# temporary exteriors steps until deck is built



## joecaption (Nov 30, 2011)

You can not just put steps there, you also need a platform (stoop) and railings.
Just fix the door so it can not be opened.


----------



## woodworkbykirk (Sep 25, 2011)

yup. by code you must have a landing at the doorway so you dont get knocked down the stairs either by the door swinging open or someone walking out the door


----------



## sixeightten (Feb 10, 2009)

woodworkbykirk said:


> yup. by code you must have a landing at the doorway so you dont get knocked down the stairs either by the door swinging open or someone walking out the door


Not a swinging door that the op has. I have seen it done here many times. Not sure if it is code compliant or not. They used to permit us to install a flat 2x4 in the bottom track with screws to prevent the door from opening. They don't allow that anymore.


----------



## mae-ling (Dec 9, 2011)

build a 3x3 landing with 4x4 legs sitting in those concrete deck block things, then use metal stair stringers and screw on 2x6 treads for underside.
Install a handrail out of 2x4's.


----------



## Msradell (Sep 1, 2011)

Code may require the landing but it's certainly better to have a stairway without one rather than nothing so that the doorway can be used as an emergency exit!


----------



## oh'mike (Sep 18, 2009)

Msradell said:


> Code may require the landing but it's certainly better to have a stairway without one rather than nothing so that the doorway can be used as an emergency exit!

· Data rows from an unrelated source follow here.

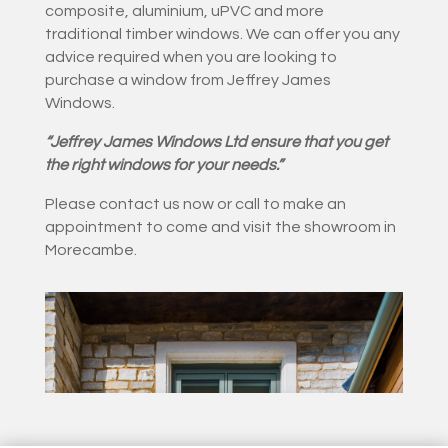
composite, aluminium, uPVC and more
traditional timber windows. We can offer you any
advice required when you are looking to
purchase a window from Jeffrey James
Windows.
“Jeffrey James Windows Ltd ensure that you get
the right windows for your needs.”
Please contact us now or call to make an
appointment to come and visit the showroom in
Morecambe.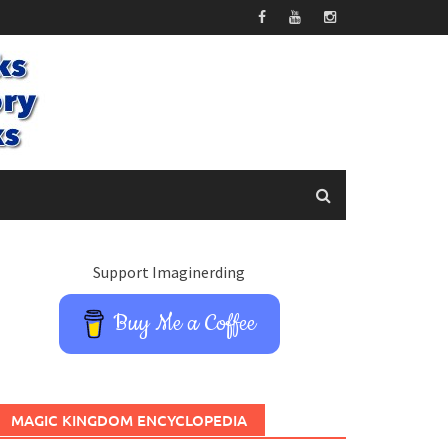
Support Imaginerding
Buy Me a Coffee
MAGIC KINGDOM ENCYCLOPEDIA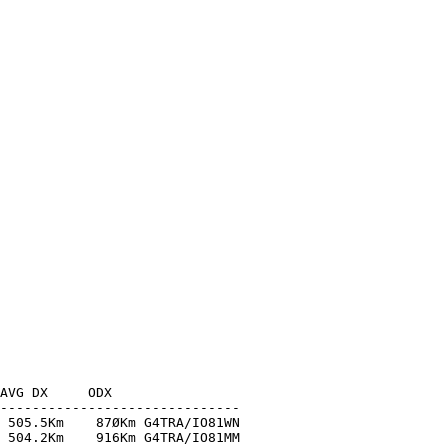
AVG DX     ODX

------------------------------

 505.5Km    87ØKm G4TRA/IO81WN

 504.2Km    916Km G4TRA/IO81MM
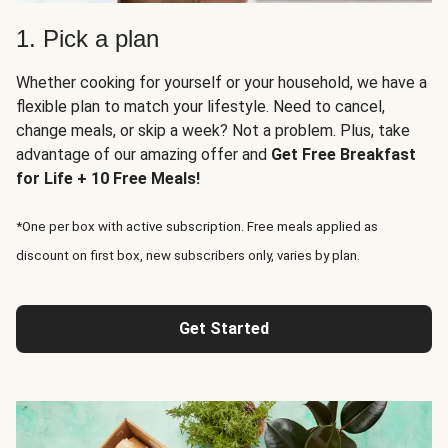
1. Pick a plan
Whether cooking for yourself or your household, we have a
flexible plan to match your lifestyle. Need to cancel,
change meals, or skip a week? Not a problem. Plus, take
advantage of our amazing offer and
Get Free Breakfast
for Life + 10 Free Meals!
*One per box with active subscription. Free meals applied as
discount on first box, new subscribers only, varies by plan.
Get Started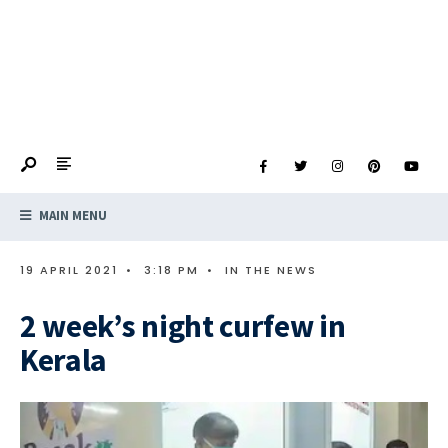
MAIN MENU
19 APRIL 2021
•
3:18 PM
•
IN THE NEWS
2 week’s night curfew in
Kerala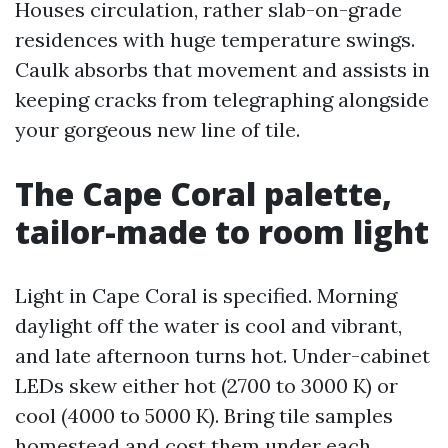
Houses circulation, rather slab-on-grade
residences with huge temperature swings.
Caulk absorbs that movement and assists in
keeping cracks from telegraphing alongside
your gorgeous new line of tile.
The Cape Coral palette,
tailor-made to room light
Light in Cape Coral is specified. Morning
daylight off the water is cool and vibrant,
and late afternoon turns hot. Under-cabinet
LEDs skew either hot (2700 to 3000 K) or
cool (4000 to 5000 K). Bring tile samples
homestead and cost them under each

Very true---but not wise if the inspectors are coming---Mae-Ling has a simple low cost solution that doesn't require advanced carpentry skills.


----------



## GBrackins (Apr 26, 2012)

per the 2009 International Residential Code, basis for most local and state building codes:

_*R311.3 Floors and landings at exterior doors.* There shall be a landing or floor on each side of each exterior door. The width of each landing shall not be less than the door served. Every landing shall have a minimum dimension of 36 inches (914 mm) measured in the direction of travel. Exterior landings shall be permitted to have a slope not to exceed 1/4 unit vertical in 12 units horizontal (2-percent). 

*Exception:*_ _ Exterior balconies less than 60 square feet (5.6 m2) and only accessible from a door are permitted to have a landing less than 36 inches (914 mm) measured in the direction of travel.
_
Hope this helps


----------



## mae-ling (Dec 9, 2011)

Good point GB, landing 3' wide or as wide as the door whichever is greater.
Don't need to count the fixed part of a sliding patio door.


----------



## DangerMouse (Jul 17, 2008)

I was allowed to use cinder blocks temporarily (it was only a few months) as steps and landings until I had the time and materials to make my porch/landing. You may be able to do the same if your inspector is not a *****. The blocks cost around $30.00 is all, and now they are being used as a "mountain" for our goats, as well as a few other small things.

DM


----------



## GBrackins (Apr 26, 2012)

it's all up the building official, all you need to do is discuss this with them. I've seen them many times waive the landing requirement if the deck was to be built within the near future. it's worth the sit down with the building official to find out


----------



## DangerMouse (Jul 17, 2008)

GBrackins said:


> it's all up the building official, all you need to do is discuss this with them. I've seen them many times waive the landing requirement if the deck was to be built within the near future. it's worth the sit down with the building official to find out


Yup.

DM


----------



## mgp roofing (Aug 15, 2011)

A stack of pallets will work if its only for a few months. I did that the day my house got set on its new foundations, 10 months later its still like that, the deck will be built this summer.


----------



## mae-ling (Dec 9, 2011)

mgp roofing said:


> A stack of pallets will work if its only for a few months. I did that the day my house got set on its new foundations, 10 months later its still like that, the deck will be built this summer.


Not if an inspector comes by


----------